Central bankers must figure out a way to generate better economic growth by next year or markets will “go south” as investors lose faith, according to Bill Gross, manager of the $1.3 billion Janus Global Unconstrained Bond Fund.
“Capital gains and the expectations for future gains will become giant pandas — very rare and sort of inefficient at reproduction,” Gross wrote in his monthly outlook for Janus Capital Group Inc. “Developed and emerging economies are flying at stall speed and they’ve got to bump up nominal GDP growth rates or else.”
Central bank efforts to stimulate economies with low or negative interest rates have failed to generate sustained growth while depriving investors and savers of returns on their money, according to Gross. Federal Reserve Chair Janet Yellen signaled on Tuesday that U.S. policy makers will raise rates at a cautious pace while monitoring indicators such as foreign economies and core inflation, which strips out food and energy costs. Stocks rallied following her comments, lifting the Standard & Poor’s 500 Index to a 2016 high.
U.S. nominal growth, which includes inflation, was about 3.1 percent last year, according to the Bureau of Economic Analysis. By 2017, Gross said, nominal growth needs to reach 4 percent to 5 percent for the U.S.; 2 percent to 3 percent for Europe; 1 percent to 2 percent for Japan and 5 percent to 6 percent for China.
“Or else what?” he writes. “Or else markets and the capitalistic business models based upon them and priced for them will begin to go south.”
‘Logical Direction’
Commercial paper in Japan valued at $5.7 billion was marketed for yields of minus 0.647 percent or less on Monday, about a fifth of which failed to find a buyer.

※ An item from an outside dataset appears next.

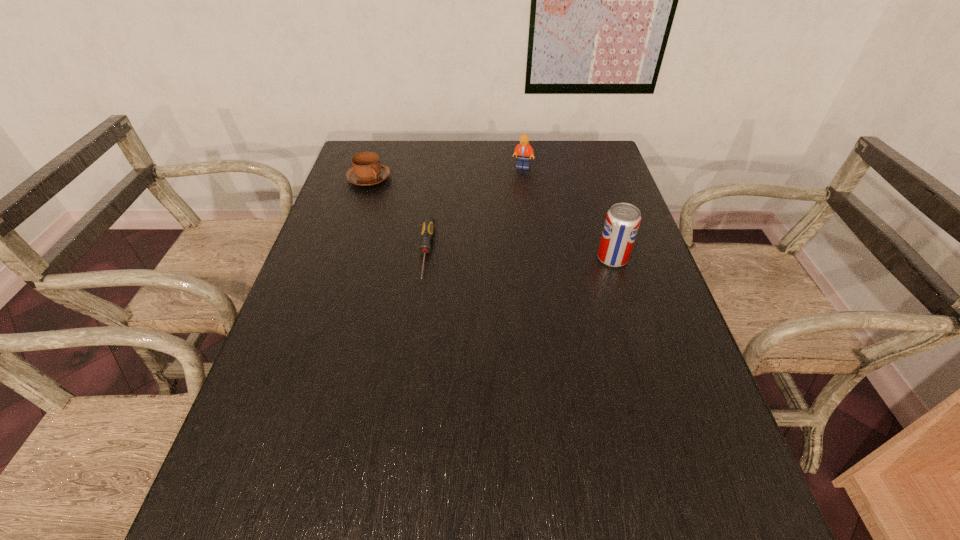 What are the coordinates of `object present at the far left corner` in the screenshot? It's located at (366, 170).

Locate an element on the screen. The image size is (960, 540). vacant space at the far edge is located at coordinates (404, 174).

The Bank of Japan, which has been pushing bond yields below zero by charging interest on bank reserves, was among the buyers shunning the debt.
“Investors cannot make money when money yields nothing,” Gross wrote in today’s report. “Unless real growth/inflation commonly known as nominal GDP can be raised to levels that allow central banks to normalize short-term interest rates, then south instead of north is the logical direction for markets.”
The Unconstrained Bond Fund, which Gross manages with Kumar Palghat, returned 1.75 percent this year through Tuesday.